02/06/2023 | Press releases

Volunteers provide help and support through difficult times

Our brilliant volunteers tirelessly help our patients, visitors and staff on a daily basis.

They dedicate their time to us for many different reasons, but the thing that they all have in common is that they want to be able to support people and make a difference to their day, during what can be a very difficult time.

As the NHS approaches its 75th birthday we are sharing just a few of the stories of our volunteers who were born around the same time as the NHS began, or who were young children.

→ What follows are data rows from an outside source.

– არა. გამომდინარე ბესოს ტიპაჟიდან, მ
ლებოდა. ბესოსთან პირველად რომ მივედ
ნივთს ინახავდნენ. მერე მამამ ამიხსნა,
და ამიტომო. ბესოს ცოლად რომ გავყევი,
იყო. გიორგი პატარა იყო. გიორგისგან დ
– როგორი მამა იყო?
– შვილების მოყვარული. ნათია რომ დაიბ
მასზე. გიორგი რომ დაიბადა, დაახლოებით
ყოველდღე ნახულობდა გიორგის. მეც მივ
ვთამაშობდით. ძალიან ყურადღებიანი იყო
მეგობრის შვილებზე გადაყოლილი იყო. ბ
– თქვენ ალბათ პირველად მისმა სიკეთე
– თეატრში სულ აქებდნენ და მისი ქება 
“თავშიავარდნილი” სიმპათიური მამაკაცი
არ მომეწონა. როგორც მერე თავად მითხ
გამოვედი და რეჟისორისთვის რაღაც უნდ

If you would like to get involved with volunteering, click here to find out how

Peter and Helen Mockford

Peter and Helen Mockford wearing blue volunteer tshirts standing by a pond

Husband and wife team Peter and Helen Mockford have been regular volunteers at the entrance to Colchester Hospital for the last two years, walking up to six miles each shift to make sure that visitors and patients get the support that they need.

Between them they make sure that they personally walk with any visitors to departments such as critical care unit or the bereavement suite. For them, the best part about volunteering is to help people at what can be a stressful or distressing time.

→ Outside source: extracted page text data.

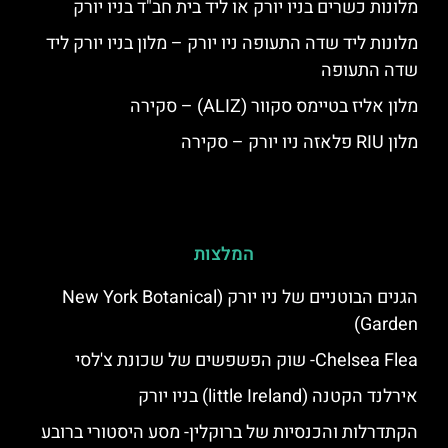
מלונות כשרים בניו יורק או ליד בית חב"ד בניו יורק
מלונות ליד שדה התעופה ניו יורק – מלון בניו יורק ליד
שדה התעופה
מלון אליז בטיימס סקוור (ALIZ) – סקירה
מלון RIU פלאזה ניו יורק – סקירה
המלצות
הגנים הבוטניים של ניו יורק (New York Botanical
Garden)
Chelsea Flea- שוק הפשפשים של שכונת צ'לסי
אירלנד הקטנה (little Ireland) בניו יורק
הקתדרלות והכנסיות של ברוקלין- מסע היסטורי ברובע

Helen, 77, originally began volunteering for the League of Friends 16 years ago and Peter, 81,sat on the Trust board for around eight years. They also volunteered in the foyer of the Primary Care Centre before becoming volunteers at the main hospital.

The pair started volunteering to give something back to the NHS. Helen said: “The team at A&E has saved both of our lives and we wanted to say thank you and to help other people.

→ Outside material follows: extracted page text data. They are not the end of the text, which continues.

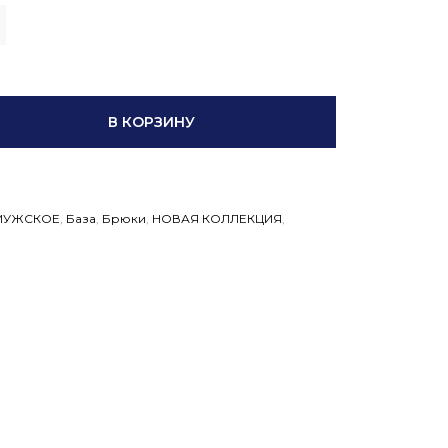
В КОРЗИНУ
МУЖСКОЕ
,
База
,
Брюки
,
НОВАЯ КОЛЛЕКЦИЯ
,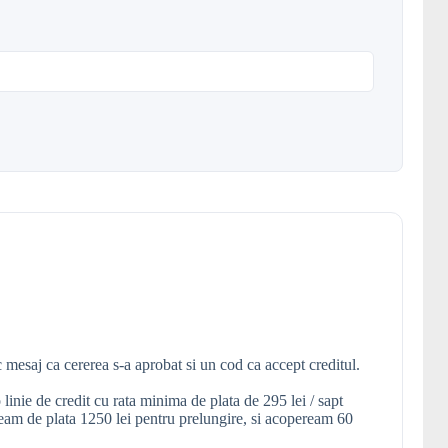
 mesaj ca cererea s-a aprobat si un cod ca accept creditul.
linie de credit cu rata minima de plata de 295 lei / sapt
eam de plata 1250 lei pentru prelungire, si acopeream 60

“The NHS is an essential and vital service for everyone.”

Mervyn Jenkins

Mervyn with his dog Amber sitting next to him

Former police officer Mervyn Jenkins, 75, has been taking therapy dog Amber to the children’s ward at Ipswich Hospital for the last six years, giving parents and staff the chance to pat her, stroke her and give her treats as a reward for being good.

Mervyn wanted to volunteer somewhere where he can make a difference, however small, to someone’s day.

He said the best bit about volunteering is getting out and meeting people from all walks of life. He said: “It makes me aware of how fortunate I am to be able to do the visits.”

Mona Howes, 84

Mona Howes stands outside the main entrance to the hospital

Mona began volunteering at Ipswich Hospital 27 years ago when her husband was suffering with Alzheimer’s. He was in respite care two days a week so she decided to dedicate that time to volunteering.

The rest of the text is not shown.